A few days after our conversation, it was my birthday. She couldn't resist sending me an e-mail for that. She said it would be the last e-mail she would send me. She just wanted to wish me a happy birthday because I had sent her a card for her birthday a couple months earlier. Then, she ended the e-mail by saying "I am very impressed by how determined you are in this decision [not to be friends] even though it is not how I would have liked things to turn out."

 

"Very impressed"? Why would she say that? Does anyone else find that a strange thing to say? She also said she would let me go with love and no hard feelings -- which is what I said to her and this is the first time she has ever said anything like that to me.

 

Well, that is the conclusion.......

 

EDIT: Ok, gonna add some more.

 

She said the reason why she e-mailed me was because she felt "disconnected or something" from me.

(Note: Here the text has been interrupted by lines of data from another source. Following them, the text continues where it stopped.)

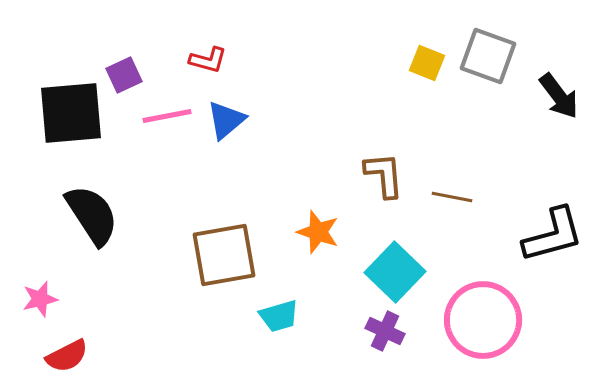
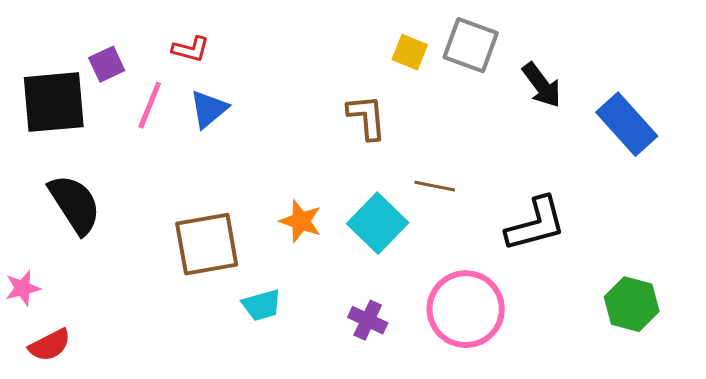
pink line: (167, 116) -> (150, 105), turned -57
brown L-shape: (384, 175) -> (367, 117), moved
cyan square: (395, 272) -> (378, 223), moved

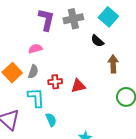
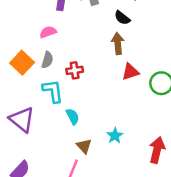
brown arrow: (113, 64) -> (118, 43), moved
red triangle: (78, 86) -> (130, 72), moved

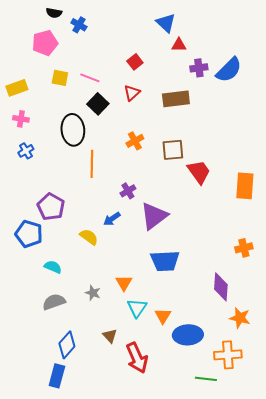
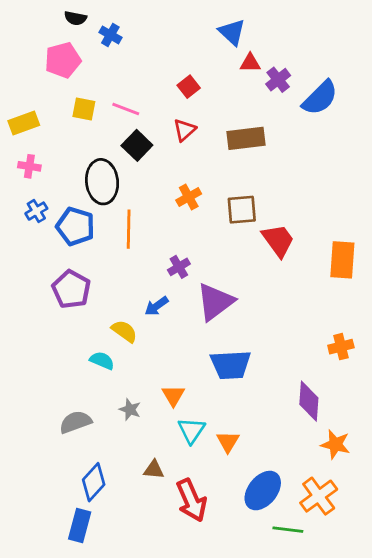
purple cross: (199, 68) -> (278, 80), moved, turned -30
blue pentagon: (29, 234) -> (75, 226), moved
cyan semicircle: (53, 267) -> (102, 361), moved
blue ellipse: (188, 335) -> (263, 491), moved, turned -48
brown triangle: (110, 336) -> (154, 470), turned -42
orange cross: (228, 355) -> (319, 496), turned -32

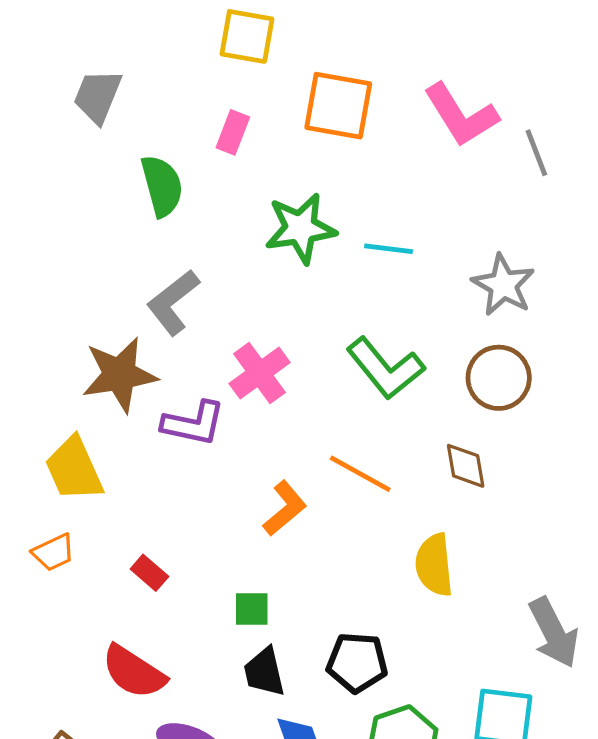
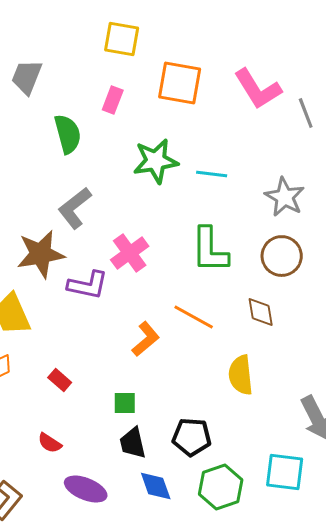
green L-shape: (385, 368) -> (210, 250), turned 39
red semicircle: (134, 672) -> (50, 443), size x0.6

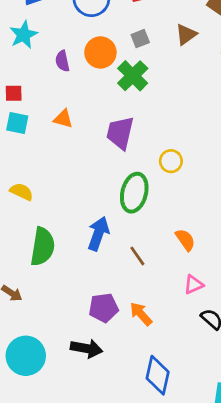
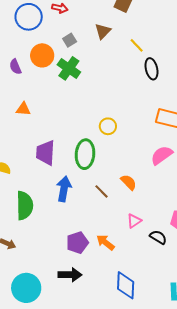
purple trapezoid: (120, 133) -> (46, 153), moved
brown line: (137, 256) -> (101, 191), moved
pink triangle: (194, 285) -> (134, 221), moved

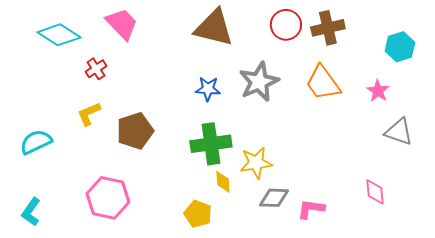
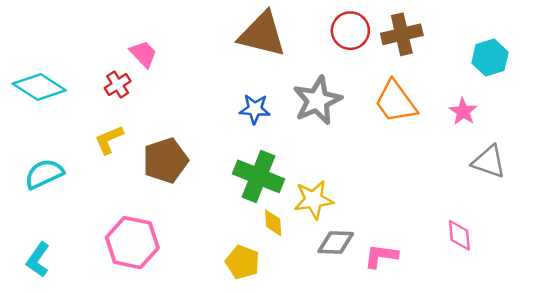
pink trapezoid: (122, 24) -> (143, 54), moved, size x0.7
cyan diamond: (59, 35) -> (39, 87), moved
green cross: (211, 144) -> (258, 176), turned 30

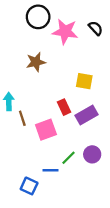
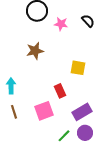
pink star: (65, 32) -> (61, 24), size x0.6
purple rectangle: (87, 115) -> (82, 112), moved
brown line: (22, 118) -> (14, 112), moved

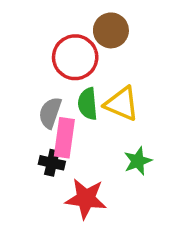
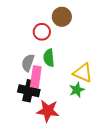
red circle: (75, 57) -> (42, 32), size x0.7
yellow triangle: (122, 104) -> (83, 73), moved
black cross: (52, 163) -> (29, 91), size x1.5

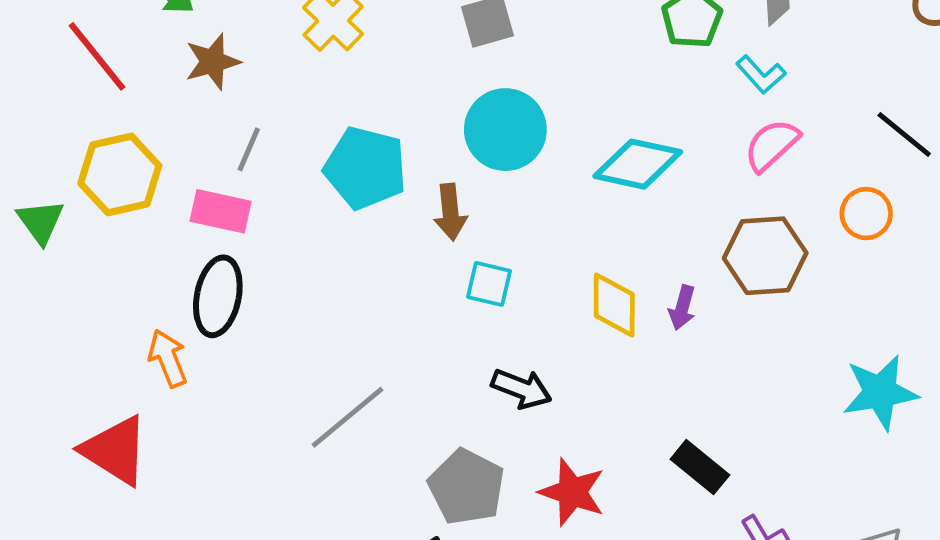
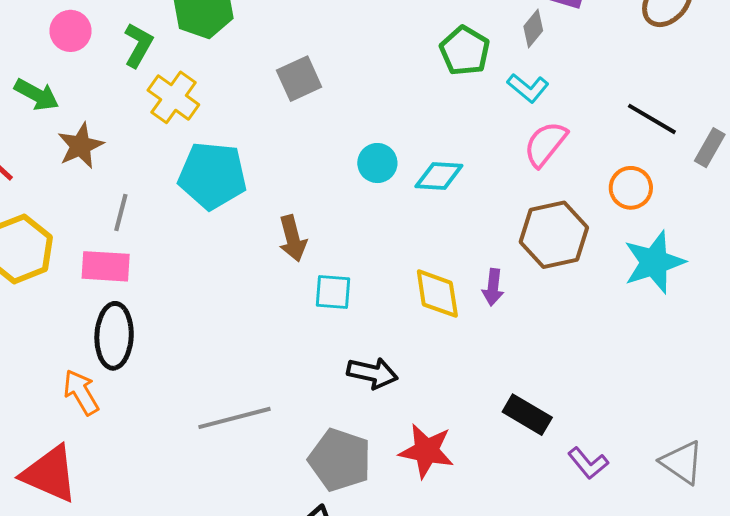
cyan circle: (505, 130) -> (377, 163), moved, size x0.6
cyan diamond: (638, 164) -> (439, 176), size x0.7
cyan pentagon: (365, 168) -> (212, 176), moved
cyan star: (880, 392) -> (654, 262), moved
gray line: (348, 417) -> (235, 418), turned 34

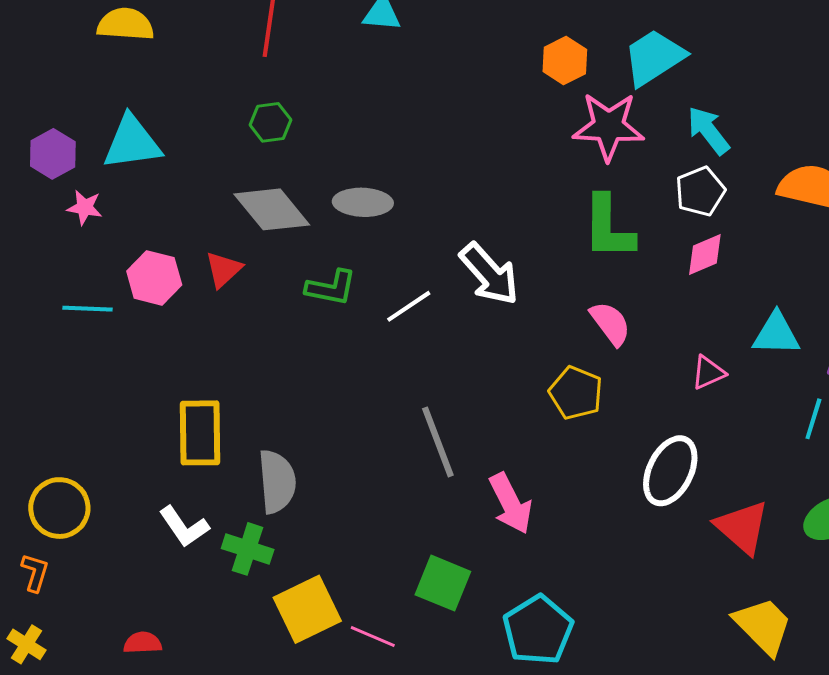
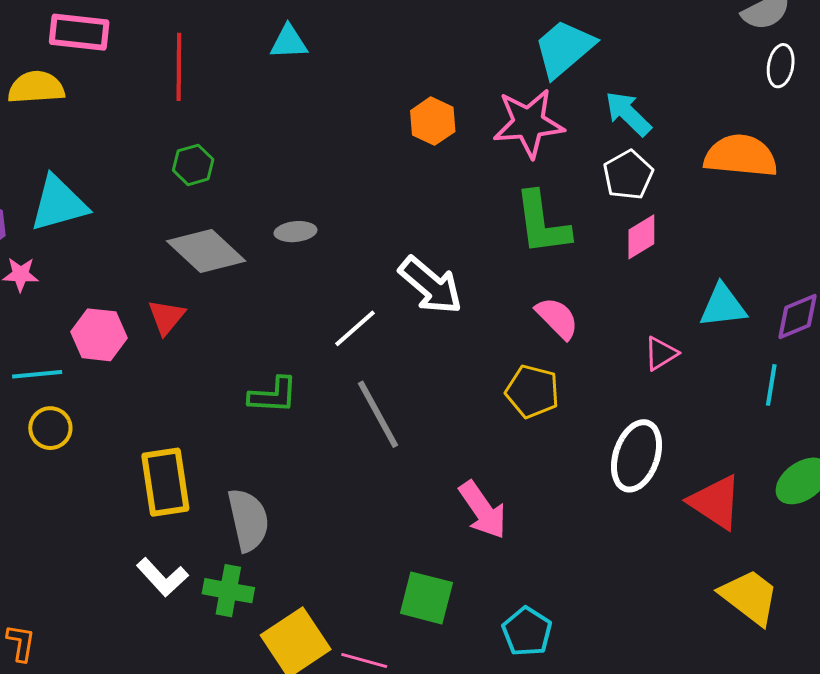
orange hexagon: (565, 60) -> (433, 121), moved
gray ellipse: (363, 202) -> (295, 232), size x0.7
green L-shape: (331, 288) -> (273, 395), moved
gray line: (438, 442) -> (378, 414), moved
yellow circle: (59, 508) -> (50, 428), moved, size x0.7
cyan pentagon: (538, 630) -> (527, 632), size x0.7

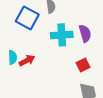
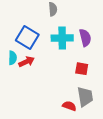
blue square: (27, 18) -> (27, 38), moved
red square: (83, 65) -> (82, 69), turned 32

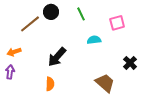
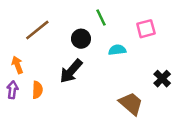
black circle: (51, 12) -> (81, 39), moved
orange arrow: (14, 52) -> (17, 65), turned 88
orange semicircle: (50, 84) -> (37, 90), moved

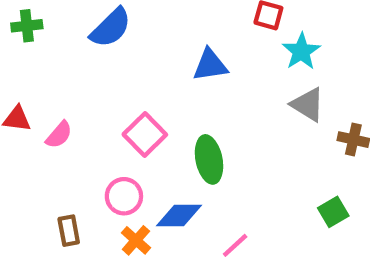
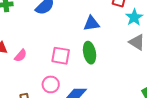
pink square: (145, 134) -> (61, 56), turned -36
green ellipse: (209, 159) -> (90, 53), moved

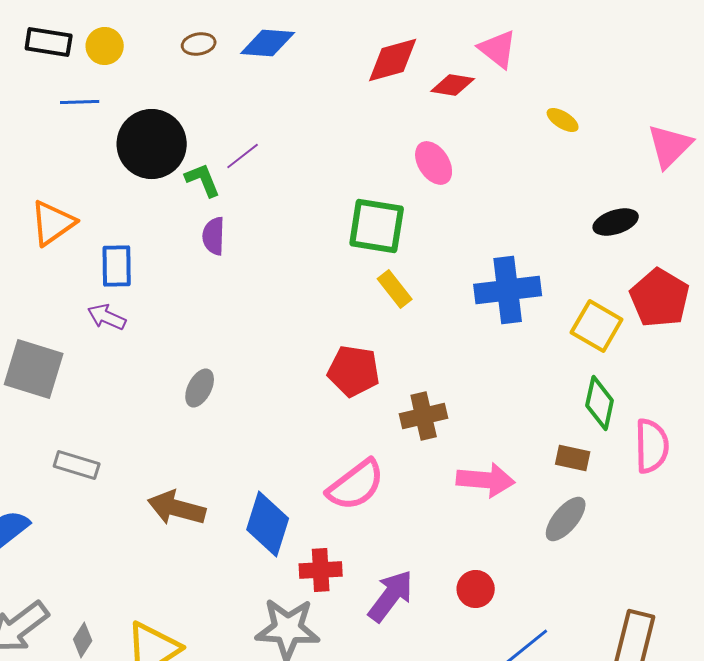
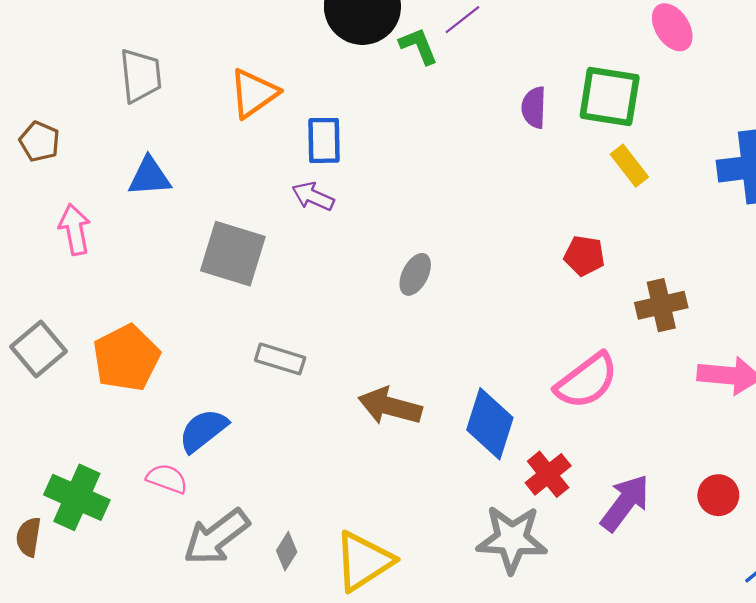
purple semicircle: (214, 236) -> (534, 107), moved
red pentagon: (354, 371) -> (584, 256), size x0.7
red cross: (321, 570) -> (548, 474), turned -36

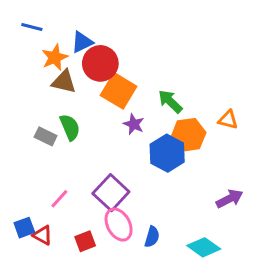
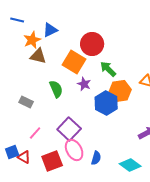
red circle: (100, 63) -> (92, 44), moved
green semicircle: (70, 127) -> (56, 89), moved
gray rectangle: (46, 136) -> (26, 102), moved
red square: (85, 241) -> (52, 161), size x1.5

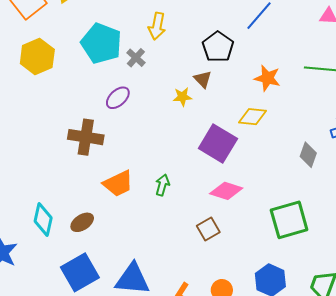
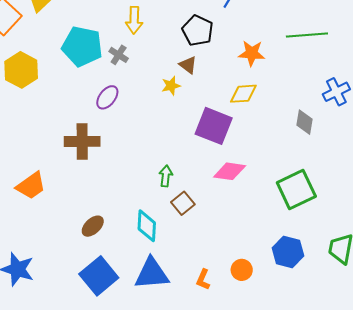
orange trapezoid: (118, 183) -> (31, 186), moved
cyan diamond: (43, 219) -> (147, 226), moved
brown square: (208, 229) -> (183, 203), moved

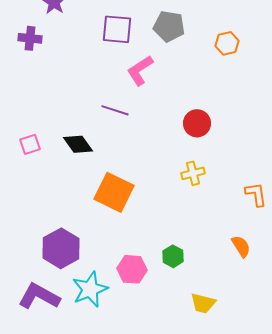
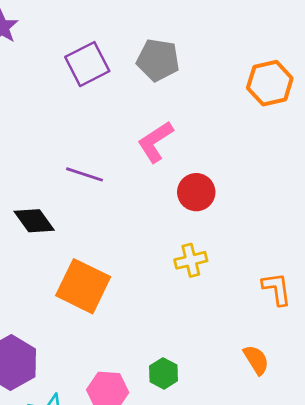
purple square: (117, 29) -> (87, 64), turned -32
orange hexagon: (227, 43) -> (270, 83), moved, size x1.4
pink L-shape: (140, 70) -> (155, 142), moved

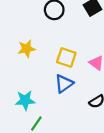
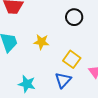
blue triangle: (64, 84) -> (63, 80), turned -30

I asked why she did this and she said she didn't have an answer and didn't understand why. I asked why it seems like she is up and down a lot, and she said "personal problems" that she didn't want to share with me. I honestly feel that she is pursuing a man who is unavailable....I know it is speculation, but I have an idea about an older man....and, well, I think she wants to string me along in case that doesn't work out. I don't think she consciously thinks of it that way -- in her mind, our relationship is done and over, but then why does she write me e-mails like she wrote? I said to her "you see how that is a mixed up thing to do with someone you broke up with" and she reluctantly agreed.